I’m adding these comments for readers who may think this sounds like a cool journey and might consider applying in the future. This expedition is not for everyone.
First of all, I’m in a little more of a privileged position, since I’m here doing my work and not required to do so many census walks. I’m experienced outdoors, I love hiking and working in primitive conditions, so I’m in my element here.

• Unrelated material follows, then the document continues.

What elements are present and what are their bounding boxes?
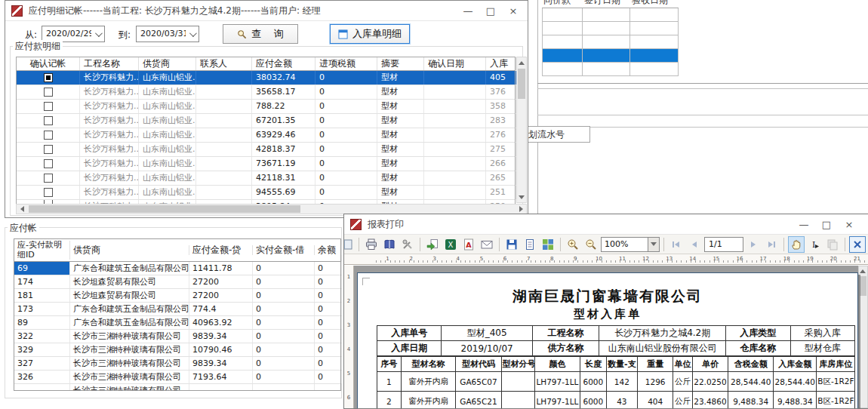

The participants who seem to be having a better time dealing with the expedition are environmental studies or biology students who have some outdoor experience. For them, this expedition is valuable training that they can use to get a job doing field work or to advance their studies. So they’re more willing to be ordered around as though they were Army privates.
But some participants have complained to me that they’re not getting as much advanced learning as they thought. Some don’t take well to the primitive hygienic issues. Others don’t take well to discipline. Hearn dressed down two expedition members who disobeyed their assignment and walked on a census trail when it was supposed to be quiet – Hearn takes her science seriously (I’m not naming names because people didn’t sign up for this expedition to have their lives splashed on the Internet by a nosy reporter).
Several older participants are more like adventure tourists, less motivated by the biology and more interested in having a broader cultural experience. They are not entirely happy with the expedition, having to work with younger people and sometimes being treated like a college student. They would like more time to go out on their own, to explore the island and its people. Clearly there should have been a better understanding about what was in store. We’re told there will be time for independent tourism next week when we get back to Malabo, so perhaps some of that disappointment will pass.
Morra and Hearn have gone through this before. They say personality clashes inevitably develop, but rarely get out of control. Hearn says she prefers having women on the expedition because they are more cooperative and they get along better with the Africans. Male expedition members often seem to have more to prove and are more difficult to control. The Arcadia academics teach college students for a living, so they’re experienced dealing with people who are in a transitional phase of their lives.
Of course, each and every one of us are going through transitional phases – that’s what life’s about. Right now, I’m going through this power-of-positive-thinking transition. I’m blowin’ the rust out of my pipes. Feelin’ groovy.
I’m sure I’ll get over it, once I’m back in the office, back in Philadelphia, where it’s winter.